■ TASK DIRECTIONS ■
Exactly as written, print out each entry in the data, with no pictures.

(Beginning of RECORDS)

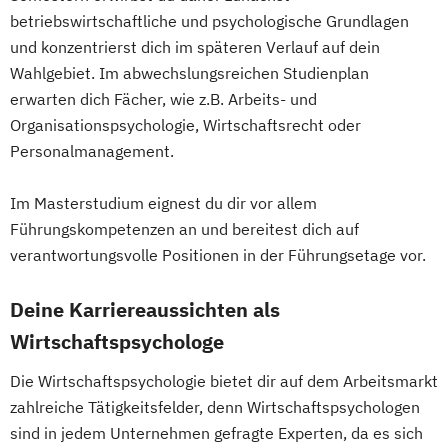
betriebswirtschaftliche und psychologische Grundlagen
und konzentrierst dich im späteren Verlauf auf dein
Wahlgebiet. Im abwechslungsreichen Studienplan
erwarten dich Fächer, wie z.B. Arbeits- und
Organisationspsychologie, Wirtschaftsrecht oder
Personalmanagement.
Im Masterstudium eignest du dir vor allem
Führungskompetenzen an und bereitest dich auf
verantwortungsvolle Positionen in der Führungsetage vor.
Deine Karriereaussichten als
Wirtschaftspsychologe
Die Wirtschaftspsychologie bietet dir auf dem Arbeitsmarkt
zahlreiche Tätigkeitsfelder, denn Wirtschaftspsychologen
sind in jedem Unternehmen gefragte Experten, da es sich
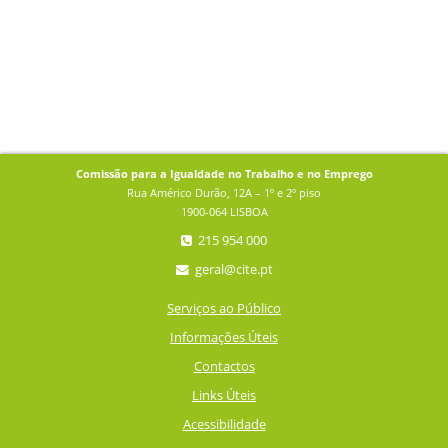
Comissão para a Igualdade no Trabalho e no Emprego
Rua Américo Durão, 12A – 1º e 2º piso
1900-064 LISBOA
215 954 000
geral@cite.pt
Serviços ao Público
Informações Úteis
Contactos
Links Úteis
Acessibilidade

(End of RECORDS)

■ WRITTEN SOLUTION ■
betriebswirtschaftliche und psychologische Grundlagen
und konzentrierst dich im späteren Verlauf auf dein
Wahlgebiet. Im abwechslungsreichen Studienplan
erwarten dich Fächer, wie z.B. Arbeits- und
Organisationspsychologie, Wirtschaftsrecht oder
Personalmanagement.
Im Masterstudium eignest du dir vor allem
Führungskompetenzen an und bereitest dich auf
verantwortungsvolle Positionen in der Führungsetage vor.
Deine Karriereaussichten als
Wirtschaftspsychologe
Die Wirtschaftspsychologie bietet dir auf dem Arbeitsmarkt
zahlreiche Tätigkeitsfelder, denn Wirtschaftspsychologen
sind in jedem Unternehmen gefragte Experten, da es sich
Comissão para a Igualdade no Trabalho e no Emprego
Rua Américo Durão, 12A – 1º e 2º piso
1900-064 LISBOA
215 954 000
geral@cite.pt
Serviços ao Público
Informações Úteis
Contactos
Links Úteis
Acessibilidade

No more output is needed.